To advance its policy objectives, the law created a Philippine Competition Commission (PCC) that has the power to among others, (i) prohibit mergers and acquisitions that will substantially prevent, restrict, or lessen competition in the relevant market; (ii) stop and redress anti-competitive agreements between or among competitors (a) that are per se prohibited, or (b) which have the object or effect of substantially preventing, restricting or lessening competition; (iii) stop and redress an entity’s abuse of its dominant position; and (iv) stop and redress anti-competitive agreements other than those between or among competitors which similarly have the object or effect of substantially preventing, restricting or lessening competition.

From the foregoing, our competition law prohibits essentially three types of anti-competitive conduct: Anti-Competitive Agreements, Anti-Competitive Mergers and Acquisitions, and Abuse of Dominant Position.

The first refer to agreements between competitors (horizontal agreements or horizontal conduct) or between and among enterprises in a production or distribution chain (vertical agreements) that prevent, distort, or restrict competition in a territory.

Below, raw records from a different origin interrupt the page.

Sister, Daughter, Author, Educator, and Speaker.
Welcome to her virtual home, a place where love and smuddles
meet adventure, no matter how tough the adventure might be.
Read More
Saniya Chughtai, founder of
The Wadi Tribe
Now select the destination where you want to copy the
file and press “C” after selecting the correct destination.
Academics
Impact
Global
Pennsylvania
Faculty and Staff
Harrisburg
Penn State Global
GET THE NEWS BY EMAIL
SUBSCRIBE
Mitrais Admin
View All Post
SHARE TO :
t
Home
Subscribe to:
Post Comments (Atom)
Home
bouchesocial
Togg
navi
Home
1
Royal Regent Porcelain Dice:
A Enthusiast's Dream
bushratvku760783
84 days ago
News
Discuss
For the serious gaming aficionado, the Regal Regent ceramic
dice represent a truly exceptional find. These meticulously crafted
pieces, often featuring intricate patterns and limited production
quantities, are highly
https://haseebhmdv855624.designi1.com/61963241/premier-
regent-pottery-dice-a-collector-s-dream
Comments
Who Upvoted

However, agreements that “contribute to improving the production or distribution of goods and services or to promoting technical or economic progress, while allowing consumers a fair share of the resulting benefits” may be excluded from the definition of an anti-competitive agreement.

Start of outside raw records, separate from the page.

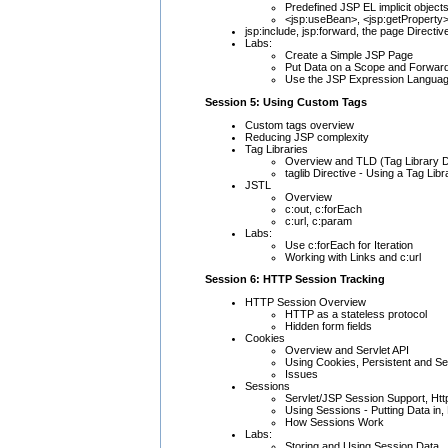
Predefined JSP EL implicit objec
<jsp:useBean>, <jsp:getProperty>
jsp:include, jsp:forward, the page Directiv
Labs:
Create a Simple JSP Page
Put Data on a Scope and Forward
Use the JSP Expression Langua
Session 5: Using Custom Tags
Custom tags overview
Reducing JSP complexity
Tag Libraries
Overview and TLD (Tag Library D
taglib Directive - Using a Tag Libr
JSTL
Overview
c:out, c:forEach
c:url, c:param
Labs:
Use c:forEach for Iteration
Working with Links and c:url
Session 6: HTTP Session Tracking
HTTP Session Overview
HTTP as a stateless protocol
Hidden form fields
Cookies
Overview and Servlet API
Using Cookies, Persistent and S
Issues
Sessions
Servlet/JSP Session Support, Ht
Using Sessions - Putting Data in,
How Sessions Work
Labs:
Storing and Using Session Data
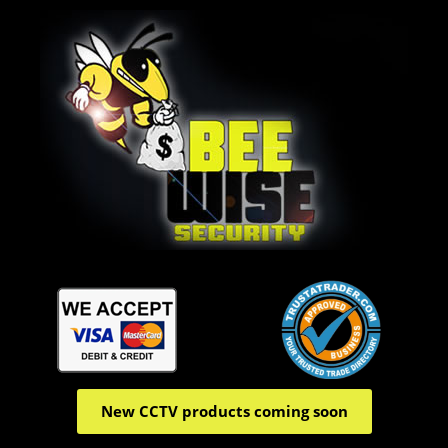
New CCTV products coming soon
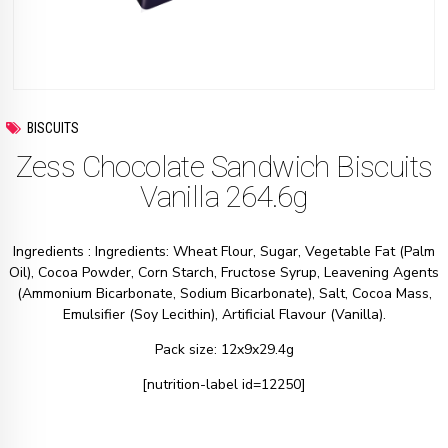
BISCUITS
Zess Chocolate Sandwich Biscuits
Vanilla 264.6g
Ingredients : Ingredients: Wheat Flour, Sugar, Vegetable Fat (Palm
Oil), Cocoa Powder, Corn Starch, Fructose Syrup, Leavening Agents
(Ammonium Bicarbonate, Sodium Bicarbonate), Salt, Cocoa Mass,
Emulsifier (Soy Lecithin), Artificial Flavour (Vanilla).
Pack size: 12x9x29.4g
[nutrition-label id=12250]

An example of an anti-competitive agreement is that involved in United States v Socony-Vacuum Oil Co. (1940). In this case, several major oil companies (buyers) in the Mid-Western area informally agreed, because of the economic conditions at that time, to purchase large quantities of surplus gasoline (buyers) from independent refiners (sellers) on the spot market at the fair going market price. Sellers were assigned to the buyers so that regular outlets for “distress gasoline” would be available, to the end that “distress gasoline” would not overhang the markets and depress them at any time. The informal agreement in turn allowed the oil companies to charge more at retail. The US Supreme Court considered this a violation of the Sherman Act (1890), holding that “a combination formed for the purpose and with the effect of raising, depressing, fixing, pegging, or stabilizing the price of a commodity in interstate or foreign commerce is illegal per se.”

The second (Anti-Competitive Mergers and Acquisitions) refers to merger or acquisition transactions that lead to a substantial lessening of competition, or significantly impede effective competition in the relevant market. The third is Abuse of Dominant Position (or monopolization or single firm conduct) where “dominant position” means “a position of economic strength that an entity or entities hold which makes it capable of controlling the relevant market independently from any or a combination of the following: competitors, customers, suppliers or consumers.”

The third conduct refers to actions of a dominant player to exploit its dominant position in the relevant market, or to exclude competitors in a manner that harms the competition process. Just like the first conduct, the third conduct is also qualified. The law provides that “nothing in this Act shall be construed or interpreted as a prohibition on having a dominant position in a relevant market or on acquiring, maintaining and increasing market share through legitimate means that do not substantially prevent, restrict or lessen competition; and “(t)hat any conduct which contributes to improving production or distribution of goods or services within the relevant market, or promoting technical and economic progress while allowing consumers a fair share of the resulting benefit may not necessarily be considered an abuse of dominant position.”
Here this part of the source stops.